The following code does what you described.

your_list = ['abcdef', 'abcd', 'ghijklm', 'ghi', 'xyz', 'pqrs']
print("Original list: %s" % your_list)
helper_list = []
for element in your_list:
    for element2 in your_list:
        if element.startswith(element2) and element != element2:
            print("%s starts with %s" % (element, element2))
            print("Remove: %s" % element)
            your_list.remove(element)
print("Removed list: %s" % your_list)

Output:

Original list: ['abcdef', 'abcd', 'ghijklm', 'ghi', 'xyz', 'pqrs']
abcdef starts with abcd
Remove: abcdef
ghijklm starts with ghi
Remove: ghijklm
Removed list: ['abcd', 'ghi', 'xyz', 'pqrs']
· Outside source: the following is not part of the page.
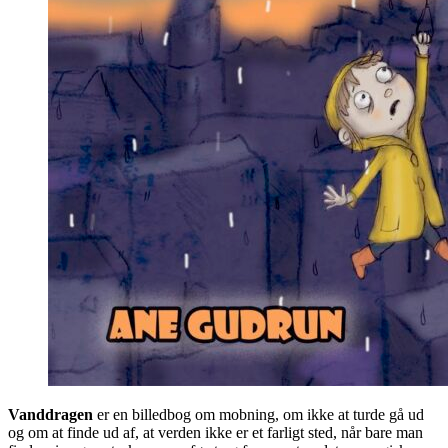
Vanddragen
er en billedbog om mobning, om ikke at turde gå ud
og om at finde ud af, at verden ikke er et farligt sted, når bare man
On the other hand, I think there is more simple solution and you can solve it with list comprehension if you want.

Upvotes: 1

Patrick Artner
Patrick Artner

Reputation: 51643

You can use

l = ['abcdef', 'abcd', 'ghijklm', 'ghi', 'xyz', 'pqrs']
if "abcdef" in l:  # only 1 check for containment instead of 2
    l = [x for x in l if x != "abcd"]  # to remove _all_ abcd
    # or
    l = l.remove("abcd")               # if you know there is only one abcd in it

This might be slightly faster (if you have far more elements then you show) because you only need to check once for "abcdef" - and then once untile the first/all of list for replacement.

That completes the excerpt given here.